Overigens is het duidelijk, dat de bufferinrichting ook dan in de zin van de uitvinding in het bereik tussen veerblad en onderste deel is aangebracht, wanneer zij voor het veerblad opgesteld direct tegen het bovenste deel werkt.
Hierna wordt de uitvinding aan de hand van in de tekening weergegeven uitvoeringsvoorbeelden nader toegelicht. In detail toontj figuur 1 een eerste eenvoudige uitvoeringsvorm van de springplank in een schematische perspectivische weergave, figuur 2 een verdere bijzonder voordelige uitvoeringsvorm van de springplank in zij-aanzicht in de gebruiksstand en figuur 3 de springplank volgens figuur 2 in vooraanzicht volgens de pijl III.
Eerst worden die kenmerken van de beide uitvoeringsvoorbeelden beschreven, die deze gemeen hebben. Zo bezit zowel de springplank 1 volgens figuur 1 als de springplank 1' volgens de figuren 2 en 3 een bladvormig bovenste deel 2, dat zich boogvormig van de achterzijde 3 van de plank naar de voorzijde 4 van de plank uitstrekt. Het gaat hierbij in het bijzonder om een licht gebogen plank of een plaat, waarbij als materiaal hout, in het bijzonder in gelaagde opbouw, wordt toegepast. De welving van het bovenste deel is bij de getekende gebruiksstand naar boven gericht.
Tegenover het bovenste deel 2 ligt aan de onderzijde, dat wil zeggen in de gebruiksstand van de springplank aan de onderzijde, een onderste deel 5. Ook dit is bij voorkeur licht naar boven gewelfd.
Het kan eveneens bladvormig zijn opgebouwd en men geeft de voorkeur aan een balkvormige uitvoeringsvorm. Een dergelijke uitvoeringsvorm is zichtbaar bij beide uitvoeringsvoorbeelden, waarbij het onderste deel uit twee langwerpige, plaat- of lijstvormige balken 6 en 6* bestaat.
Zij zijn in dwarsrichting 7 van de springplank 1 en 1' op afstand van en evenwijdig aan elkaar aangebracht.
In het bereik van de achterzijde 3 van de plank zijn het bovenste deel 2 en het onderste deel 5 vast of scharnierbaar met elkaar verbonden. De verbindingsplaats is met 8 aangeduid. Hiervan uitgaand in de richting van de voorzijde 4 van de plank lopen de beide delen 2 en 5 uiteen, zodat een tussenruimte 9 aanwezig is met een in het bereik van de voorzijde 4 grotere hoogte dan in het bereik van de achterzijde 3. In zij-aanzicht gezien ontstaat daarmee een in hoofdzaak scherphoekige opstelling van de beide delen 2 en 5.
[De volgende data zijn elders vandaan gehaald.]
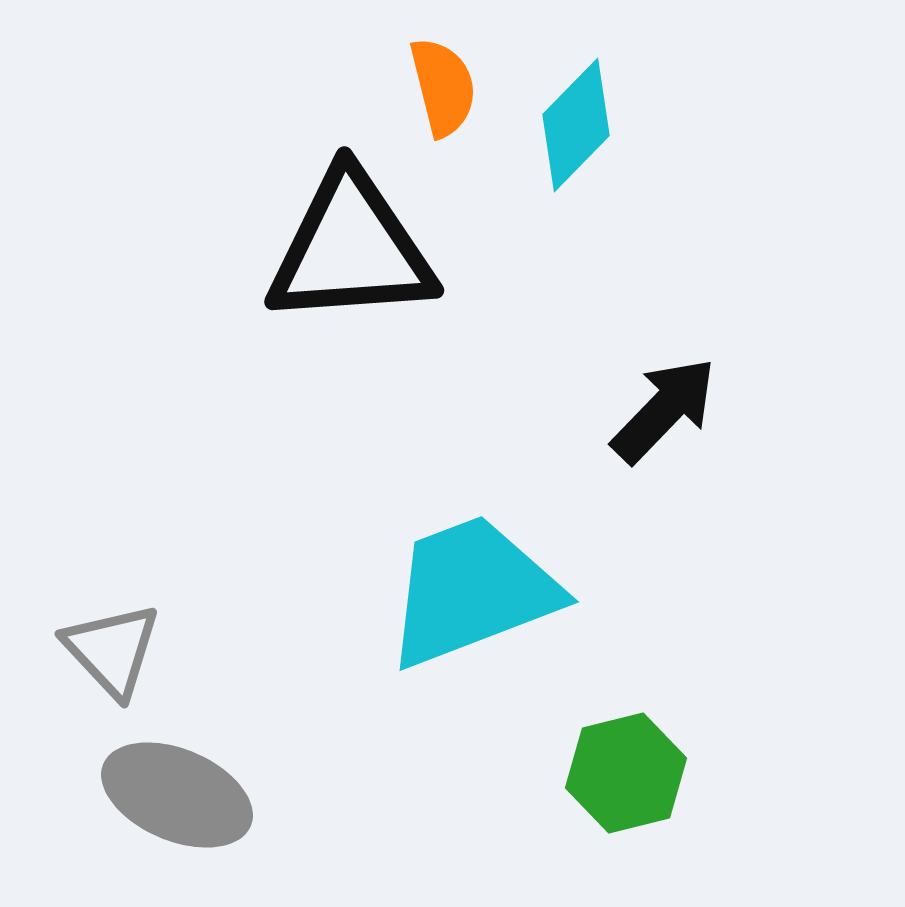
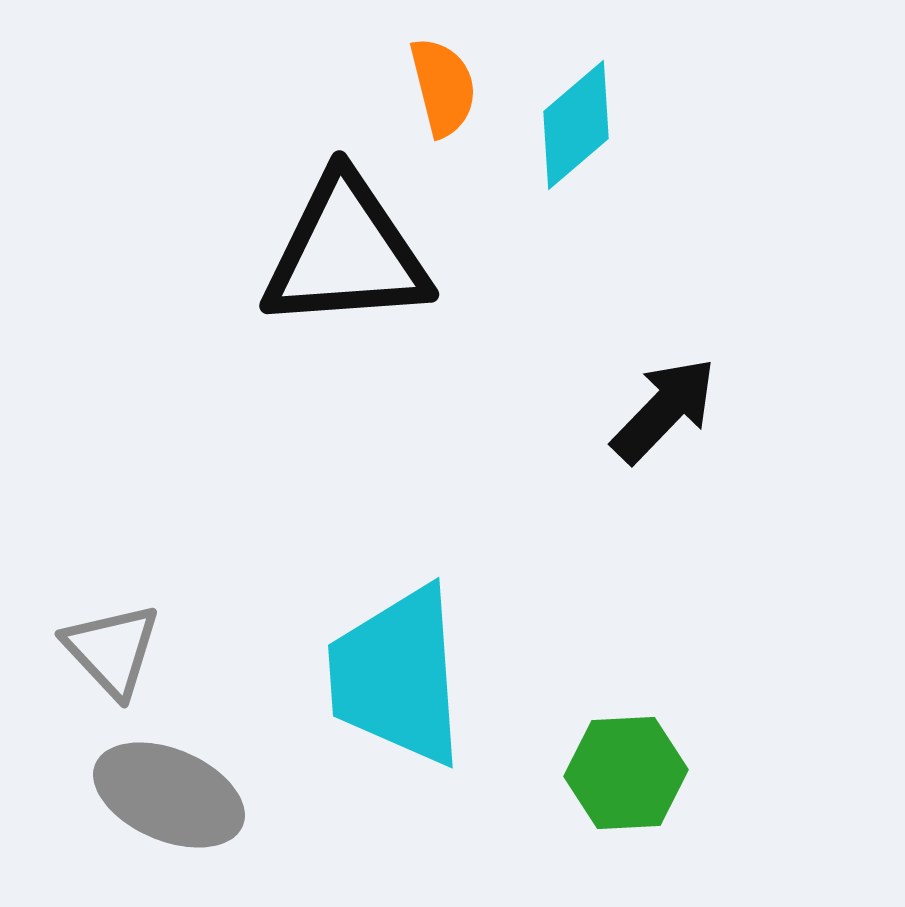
cyan diamond: rotated 5 degrees clockwise
black triangle: moved 5 px left, 4 px down
cyan trapezoid: moved 75 px left, 85 px down; rotated 73 degrees counterclockwise
green hexagon: rotated 11 degrees clockwise
gray ellipse: moved 8 px left
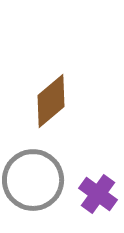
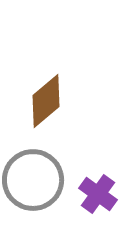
brown diamond: moved 5 px left
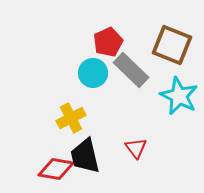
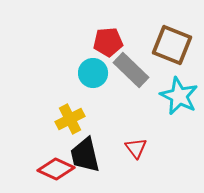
red pentagon: rotated 20 degrees clockwise
yellow cross: moved 1 px left, 1 px down
black trapezoid: moved 1 px up
red diamond: rotated 15 degrees clockwise
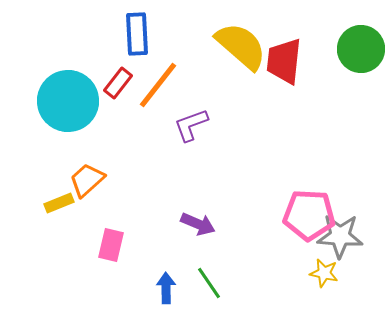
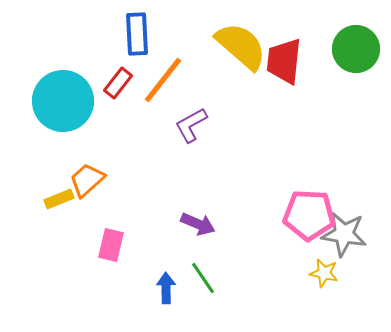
green circle: moved 5 px left
orange line: moved 5 px right, 5 px up
cyan circle: moved 5 px left
purple L-shape: rotated 9 degrees counterclockwise
yellow rectangle: moved 4 px up
gray star: moved 4 px right, 2 px up; rotated 6 degrees clockwise
green line: moved 6 px left, 5 px up
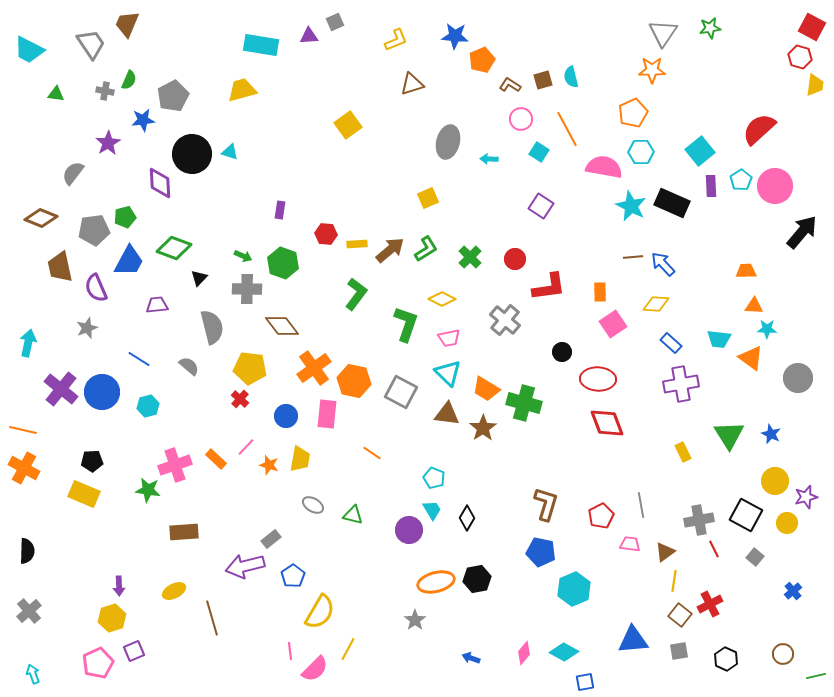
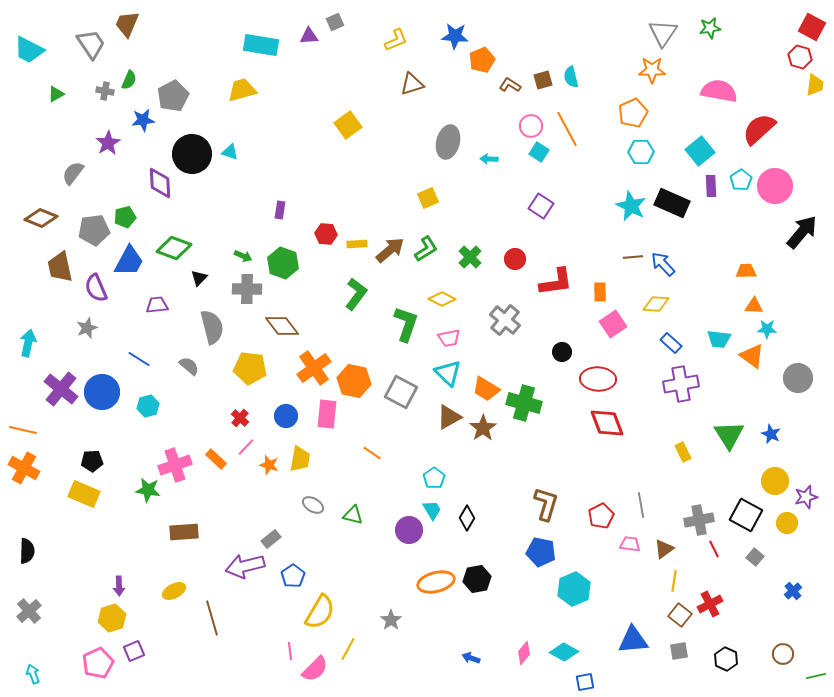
green triangle at (56, 94): rotated 36 degrees counterclockwise
pink circle at (521, 119): moved 10 px right, 7 px down
pink semicircle at (604, 167): moved 115 px right, 76 px up
red L-shape at (549, 287): moved 7 px right, 5 px up
orange triangle at (751, 358): moved 1 px right, 2 px up
red cross at (240, 399): moved 19 px down
brown triangle at (447, 414): moved 2 px right, 3 px down; rotated 36 degrees counterclockwise
cyan pentagon at (434, 478): rotated 15 degrees clockwise
brown triangle at (665, 552): moved 1 px left, 3 px up
gray star at (415, 620): moved 24 px left
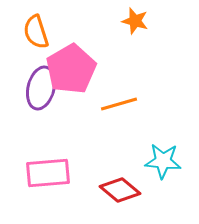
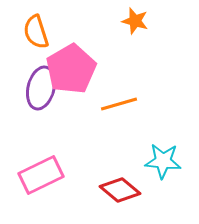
pink rectangle: moved 7 px left, 2 px down; rotated 21 degrees counterclockwise
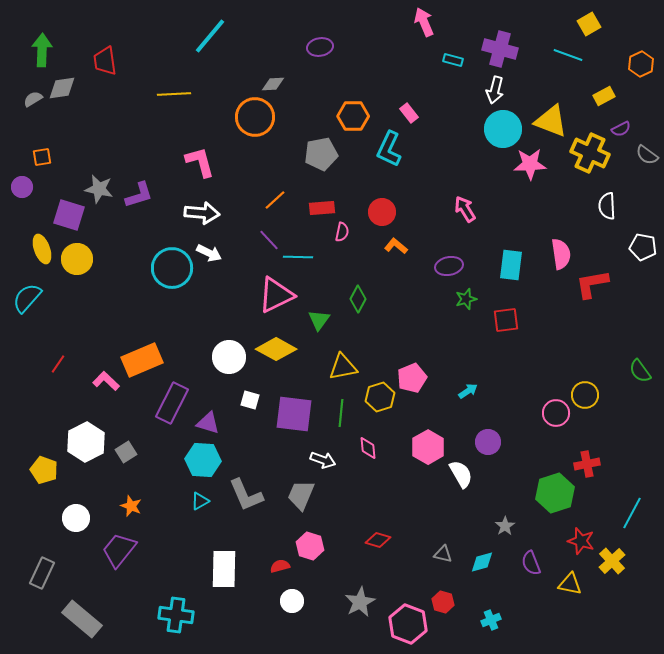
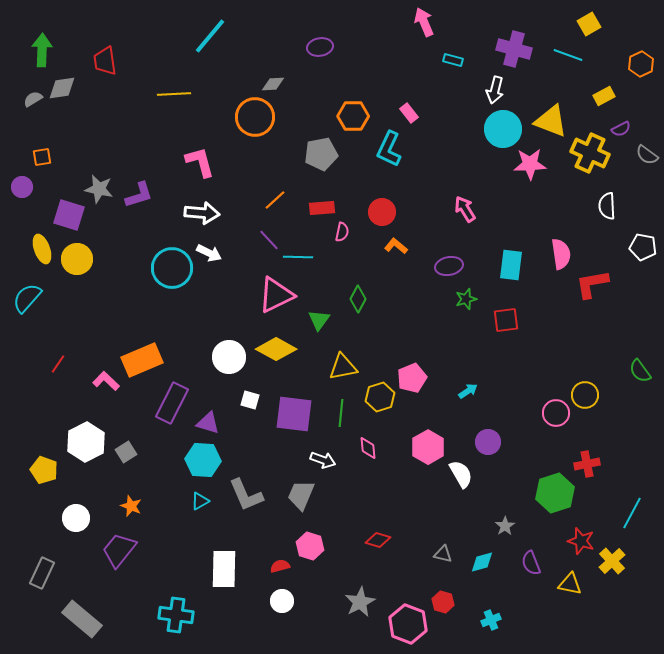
purple cross at (500, 49): moved 14 px right
white circle at (292, 601): moved 10 px left
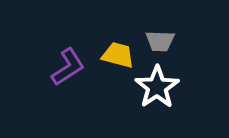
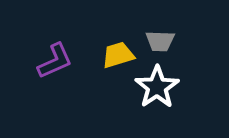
yellow trapezoid: rotated 32 degrees counterclockwise
purple L-shape: moved 13 px left, 6 px up; rotated 9 degrees clockwise
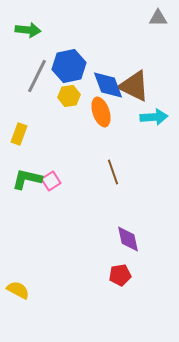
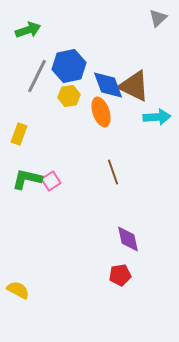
gray triangle: rotated 42 degrees counterclockwise
green arrow: rotated 25 degrees counterclockwise
cyan arrow: moved 3 px right
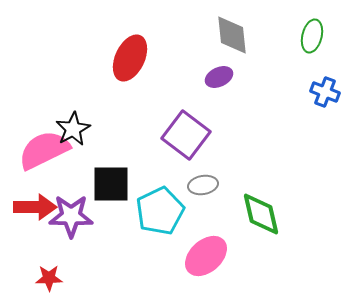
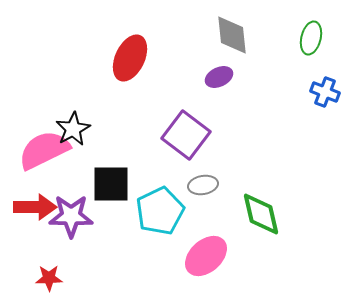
green ellipse: moved 1 px left, 2 px down
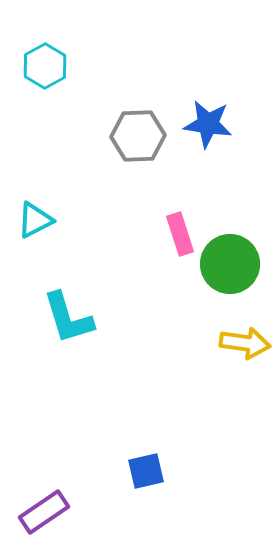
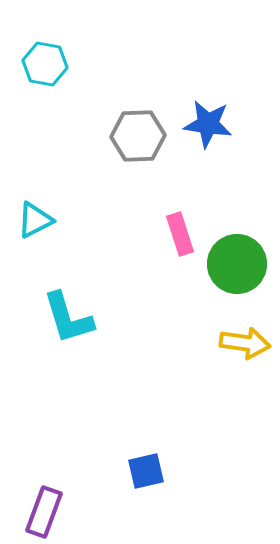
cyan hexagon: moved 2 px up; rotated 21 degrees counterclockwise
green circle: moved 7 px right
purple rectangle: rotated 36 degrees counterclockwise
In de tussenruimte 9 is een veerblad 10 aangebracht, dat bij beide voorkeursuitvoeringsvormen bestaat uit twee in dwarsrichting 7 op afstand van elkaar aangebrachte veerbladelementen 14 en 14'. Aan elk der balken 6 en 6* is zo een veerbladelement 14 respectievelijk 14' toegevoegd, doordat de laatsten telkens tussen één van de balken 6 en 6' en het bovenste deel 2 komen te liggen. In bovenaanzicht op het bovenste deel 2 gezien bevinden de balken 6 en 6' zich met de veerbladelementen 14 en 14' in het bereik van de zijdelingse randen van het bovenste deel.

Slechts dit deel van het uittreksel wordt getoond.